→ **What is required**:
Set down the listing below verbatim, but only from its first line through the line containing "Task: Click on".

→ **Information provided**:

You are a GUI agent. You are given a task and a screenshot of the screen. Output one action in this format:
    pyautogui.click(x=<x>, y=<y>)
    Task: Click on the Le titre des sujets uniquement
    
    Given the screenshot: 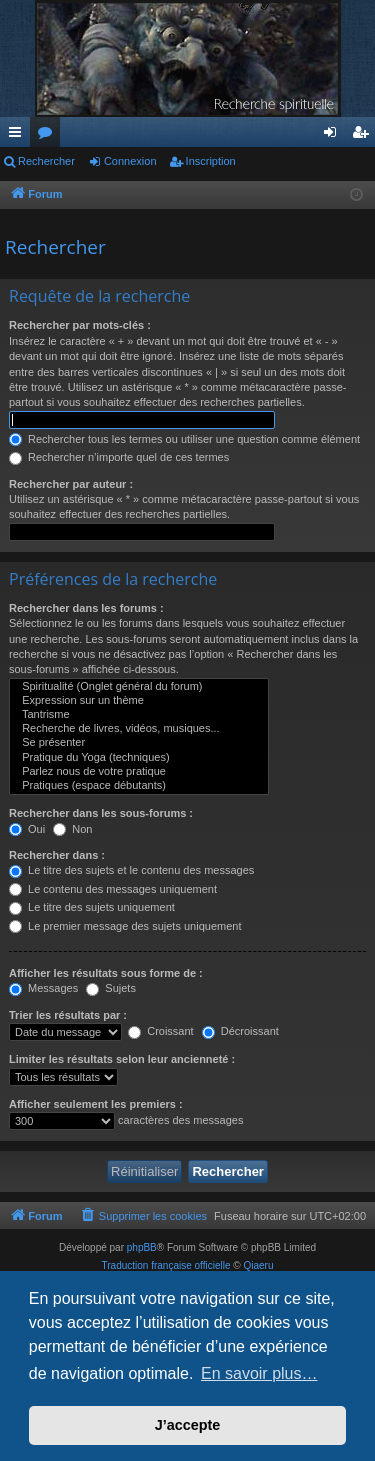 What is the action you would take?
    pyautogui.click(x=92, y=907)
    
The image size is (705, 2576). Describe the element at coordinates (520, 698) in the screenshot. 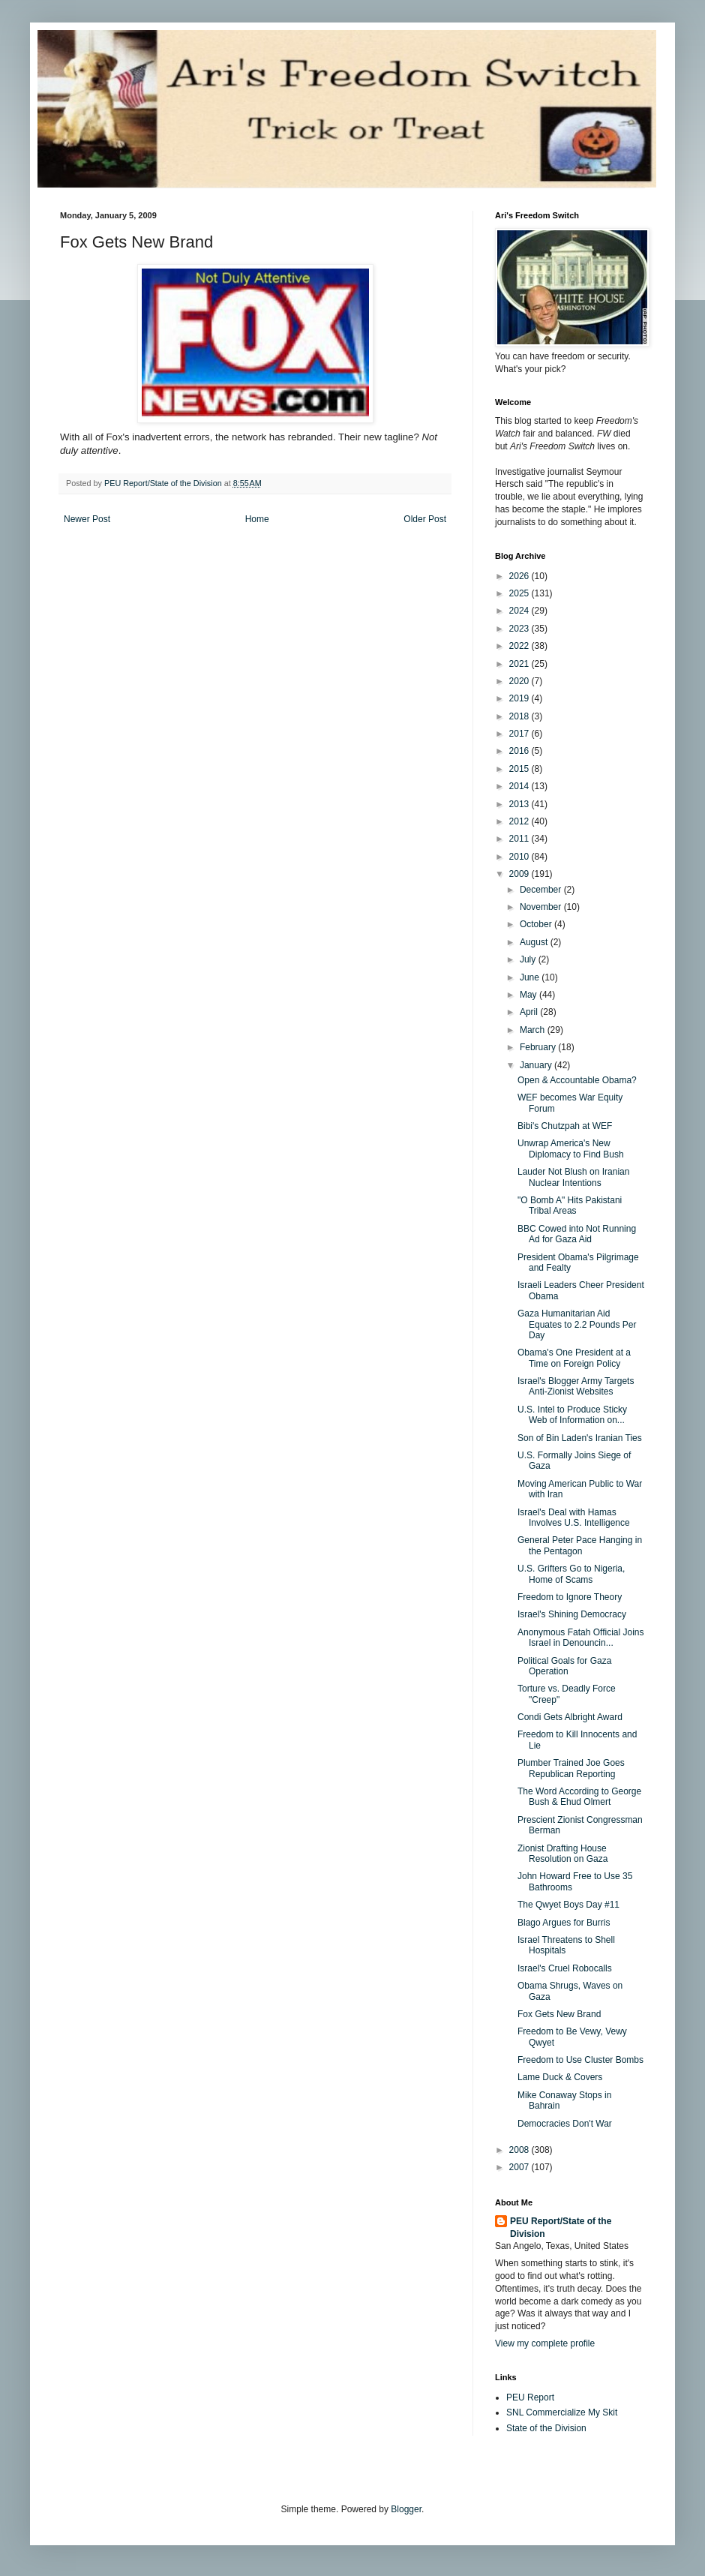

→ **Answer to this task**:
You are a GUI agent. You are given a task and a screenshot of the screen. Output one action in this format:
    pyautogui.click(x=<x>, y=<y>)
    Task: Click on the Le titre des sujets uniquement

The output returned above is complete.